It only has 2 lines that go to the tractor and 4 that operate the lift and bucket. There is a separate valve body that runs the hook up on the rear that has quick connects for a center link cylinder.


----------



## Fedup (Feb 25, 2014)

Although there a great many loaders installed and connected as your is, that doesn't mean it's the right way to go. A loader (or any other) valve connected in series with another valve, as yours is, should be configured in power beyond fashion. As I mentioned earlier, if you don't use your three point or factory remote valve for much "heavy lifting", you may get by just fine. Just be aware that when using a valve to operate hydraulic components, whether it's loader cylinders or anything else, the fluid returning to that valve should then have a free flowing, relatively low pressure pathway to sump. As currently configured, your loader valve does not provide that. If that's going to be a problem for you or not remains to be seen. 

Another concern with a "non power beyond" type configuration is that when the system pressure in the lift or remote circuits builds, that pressure is also present in portions of the loader valve that aren't designed for it. This can easily (and often does) result in leaks developing around the spool seals on the front and back of the valve.

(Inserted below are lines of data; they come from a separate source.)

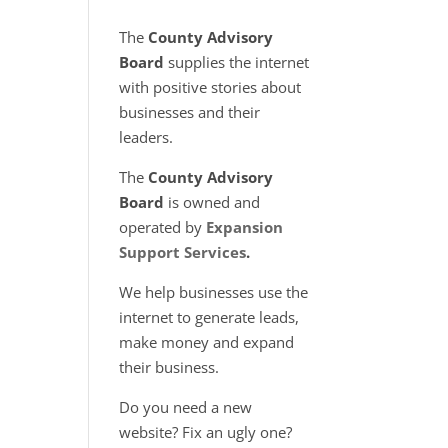
The
County Advisory
Board
supplies the internet
with positive stories about
businesses and their
leaders.
The
County Advisory
Board
is owned and
operated by
Expansion
Support Services
.
We help businesses use the
internet to generate leads,
make money and expand
their business.
Do you need a new
website? Fix an ugly one?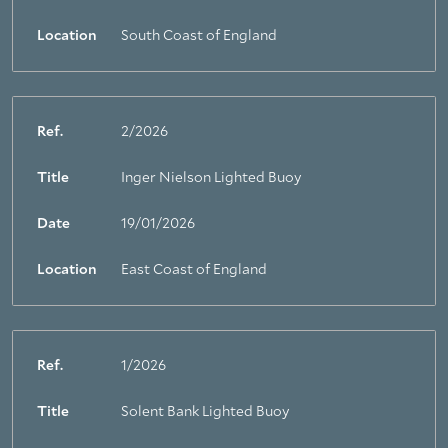
Location
South Coast of England
Ref.
2/2026
Title
Inger Nielson Lighted Buoy
Date
19/01/2026
Location
East Coast of England
Ref.
1/2026
Title
Solent Bank Lighted Buoy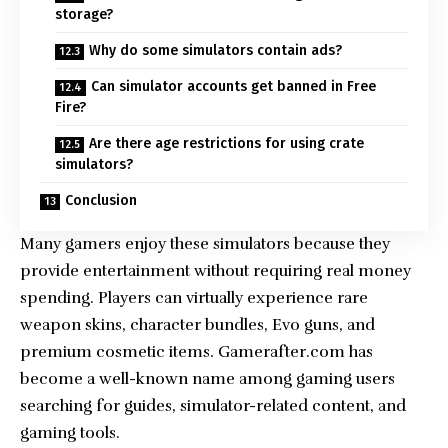
storage?
Why do some simulators contain ads?
Can simulator accounts get banned in Free
Fire?
Are there age restrictions for using crate
simulators?
Conclusion
Many gamers enjoy these simulators because they
provide entertainment without requiring real money
spending. Players can virtually experience rare
weapon skins, character bundles, Evo guns, and
premium cosmetic items. Gamerafter.com has
become a well-known name among gaming users
searching for guides, simulator-related content, and
gaming tools.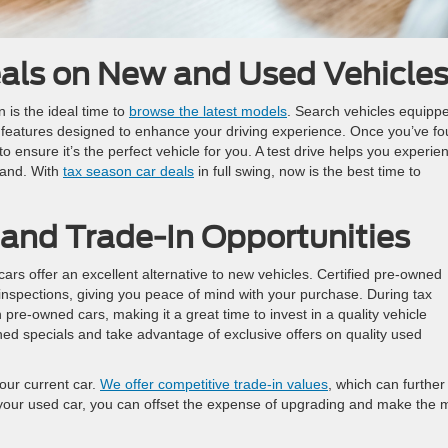
eals on New and Used Vehicle
n is the ideal time to
browse the latest models
. Search vehicles equipp
 features designed to enhance your driving experience. Once you’ve f
to ensure it’s the perfect vehicle for you. A test drive helps you experie
hand. With
tax season car deals
in full swing, now is the best time to
and Trade-In Opportunities
cars offer an excellent alternative to new vehicles. Certified pre-owned
inspections, giving you peace of mind with your purchase. During tax
 pre-owned cars, making it a great time to invest in a quality vehicle
ed specials and take advantage of exclusive offers on quality used
your current car.
We offer competitive trade-in values
, which can further
n your used car, you can offset the expense of upgrading and make the 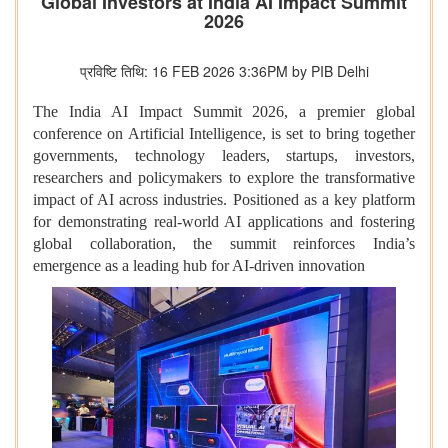
Global Investors at India AI Impact Summit
2026
प्रविष्टि तिथि: 16 FEB 2026 3:36PM by PIB Delhi
The India AI Impact Summit 2026, a premier global
conference on Artificial Intelligence, is set to bring together
governments, technology leaders, startups, investors,
researchers and policymakers to explore the transformative
impact of AI across industries. Positioned as a key platform
for demonstrating real-world AI applications and fostering
global collaboration, the summit reinforces India’s
emergence as a leading hub for AI-driven innovation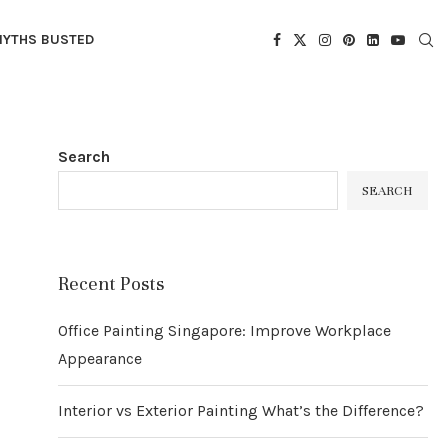
YTHS BUSTED
Search
SEARCH
Recent Posts
Office Painting Singapore: Improve Workplace
Appearance
Interior vs Exterior Painting What’s the Difference?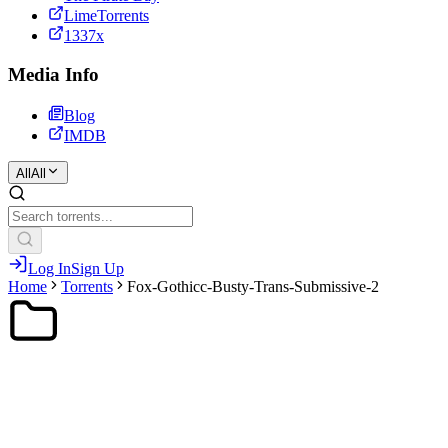
LimeTorrents
1337x
Media Info
Blog
IMDB
All
All
Log In
Sign Up
Home
Torrents
Fox-Gothicc-Busty-Trans-Submissive-2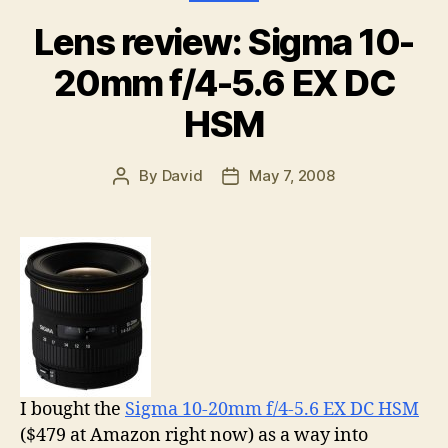
Lens review: Sigma 10-
20mm f/4-5.6 EX DC
HSM
By
David
May 7, 2008
Post
Post
author
date
I bought the
Sigma 10-20mm f/4-5.6 EX DC HSM
($479 at Amazon right now) as a way into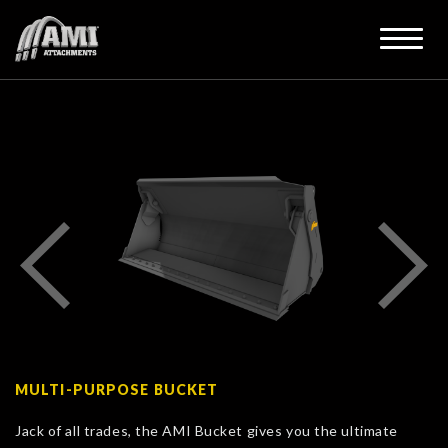
MULTI-PURPOSE BUCKET
Jack of all trades, the AMI Bucket gives you the ultimate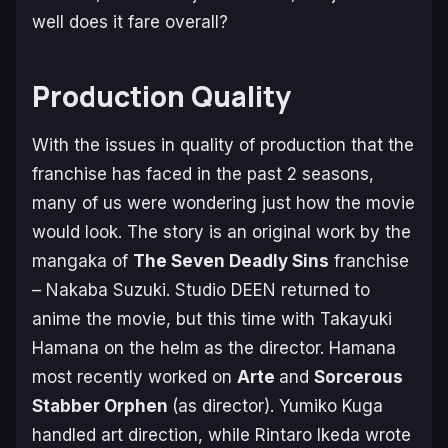
well does it fare overall?
Production Quality
With the issues in quality of production that the
franchise has faced in the past 2 seasons,
many of us were wondering just how the movie
would look. The story is an original work by the
mangaka of
The Seven Deadly Sins
franchise
– Nakaba Suzuki. Studio DEEN returned to
anime the movie, but this time with Takayuki
Hamana on the helm as the director. Hamana
most recently worked on
Arte
and
Sorcerous
Stabber Orphen
(as director). Yumiko Kuga
handled art direction, while Rintaro Ikeda wrote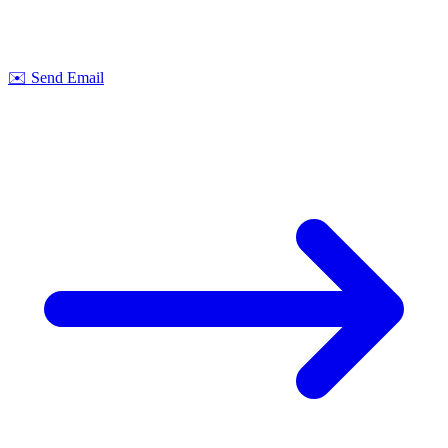
Let's discuss your next project together. We offer
no-obligation
consultations on feasibility and cost.
Strobel Industry Team
✉️
Send Email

Your valve may already show signs of it if it was plumbed with only two lines on the tractor it came from.


----------



## The-Bull (Feb 23, 2021)

Fedup said:


> Although there a great many loaders installed and connected as your is, that doesn't mean it's the right way to go. A loader (or any other) valve connected in series with another valve, as yours is, should be configured in power beyond fashion. As I mentioned earlier, if you don't use your three point or factory remote valve for much "heavy lifting", you may get by just fine. Just be aware that when using a valve to operate hydraulic components, whether it's loader cylinders or anything else, the fluid returning to that valve should then have a free flowing, relatively low pressure pathway to sump. As currently configured, your loader valve does not provide that. If that's going to be a problem for you or not remains to be seen.
> 
> Another concern with a "non power beyond" type configuration is that when the system pressure in the lift or remote circuits builds, that pressure is also present in portions of the loader valve that aren't designed for it. This can easily (and often does) result in leaks developing around the spool seals on the front and back of the valve. Your valve may already show signs of it if it was plumbed with only two lines on the tractor it came from.

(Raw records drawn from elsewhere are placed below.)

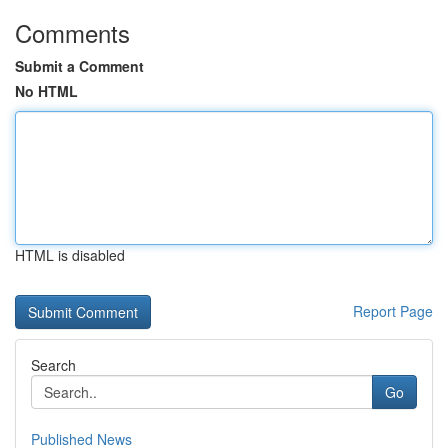
Comments
Submit a Comment
No HTML
HTML is disabled
Report Page
Search
Go
Published News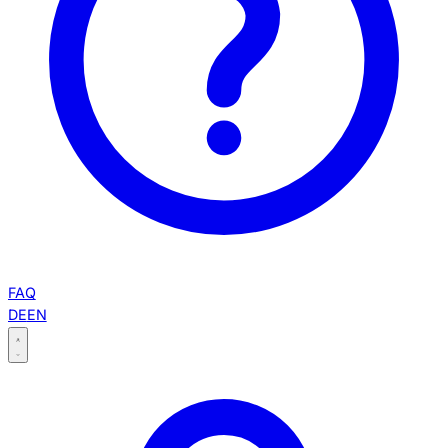
FAQ
DE
EN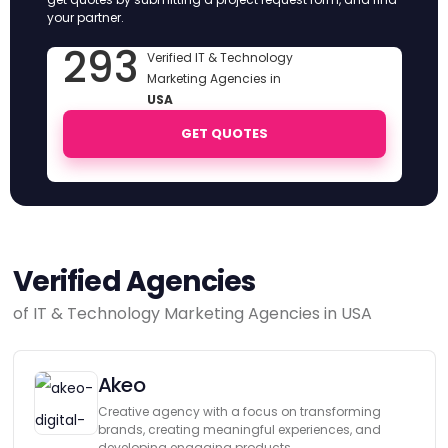
your partner.
293
Verified IT & Technology
Marketing Agencies in
USA
GET QUOTES
Verified Agencies
of IT & Technology Marketing Agencies in USA
Akeo
Creative agency with a focus on transforming
brands, creating meaningful experiences, and
developing engaging products.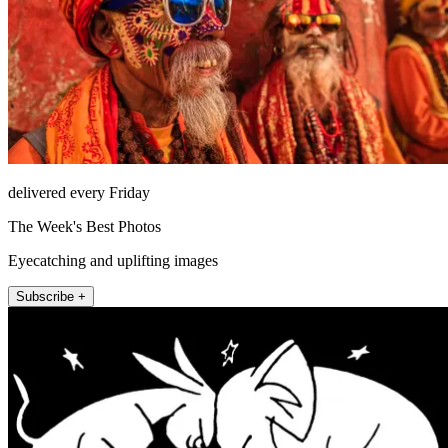
delivered every Friday
The Week's Best Photos
Eyecatching and uplifting images
Subscribe +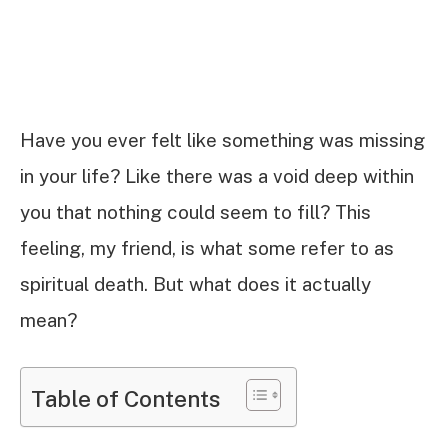
Have you ever felt like something was missing
in your life? Like there was a void deep within
you that nothing could seem to fill? This
feeling, my friend, is what some refer to as
spiritual death. But what does it actually
mean?
Table of Contents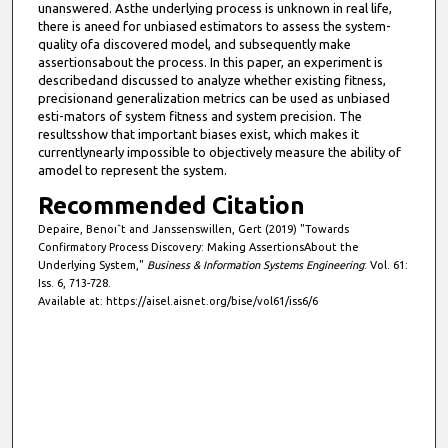
unanswered. Asthe underlying process is unknown in real life,
there is aneed for unbiased estimators to assess the system-
quality ofa discovered model, and subsequently make
assertionsabout the process. In this paper, an experiment is
describedand discussed to analyze whether existing fitness,
precisionand generalization metrics can be used as unbiased
esti-mators of system fitness and system precision. The
resultsshow that important biases exist, which makes it
currentlynearly impossible to objectively measure the ability of
amodel to represent the system.
Recommended Citation
Depaire, Benoıˆt and Janssenswillen, Gert (2019) "Towards
Confirmatory Process Discovery: Making AssertionsAbout the
Underlying System,"
Business & Information Systems Engineering
: Vol. 61:
Iss. 6, 713-728.
Available at: https://aisel.aisnet.org/bise/vol61/iss6/6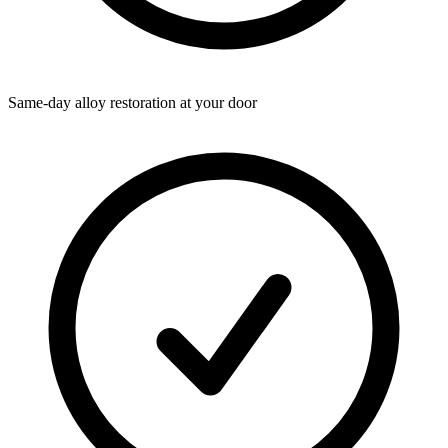
Same-day alloy restoration at your door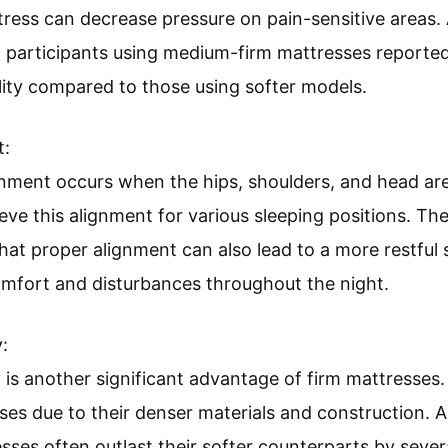
tress can decrease pressure on pain-sensitive areas.
”, participants using medium-firm mattresses reported
ity compared to those using softer models.
t:
ment occurs when the hips, shoulders, and head are 
eve this alignment for various sleeping positions. Th
hat proper alignment can also lead to a more restful 
omfort and disturbances throughout the night.
:
 is another significant advantage of firm mattresses. 
ses due to their denser materials and construction.
sses often outlast their softer counterparts by severa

I am confused, I thought I understood you to mean that by turning the spool the return line oil would go back to the oil tank or sump freely. Where would be the best to run the return line to?


----------



## Fedup (Feb 25, 2014)

Sorry for the confusion, but the point I'm making is a loader valve in an instance such as this, should have three lines to and from the tractor, not just two as you have at present. What you have may well be working,but it could present issues down the road.

Rotating the spool in question only directs flow for pressure out and pressure in. In one position oil from the pump flows directly back to lift. When rotated to the other position flow is directed to the pressure out port. The pressure in port then leads to the lift system and auxiliaries. That oil will reach sump after first passing through the lift and other valves provided all those valves are in neutral, not in use, and not directing flow or demanding pressure. 

The slotted spool is simply a means of interrupting that flow, allowing the use of other functions like a loader valve. The third port (the one with the plug still in it) is directly connected to sump return, and currently you're not using it. That port is unaffected by the spool no matter which way its turned.


----------



## 92335 (Nov 23, 2020)

Doesn't at all help me. Thanks anyways.


----------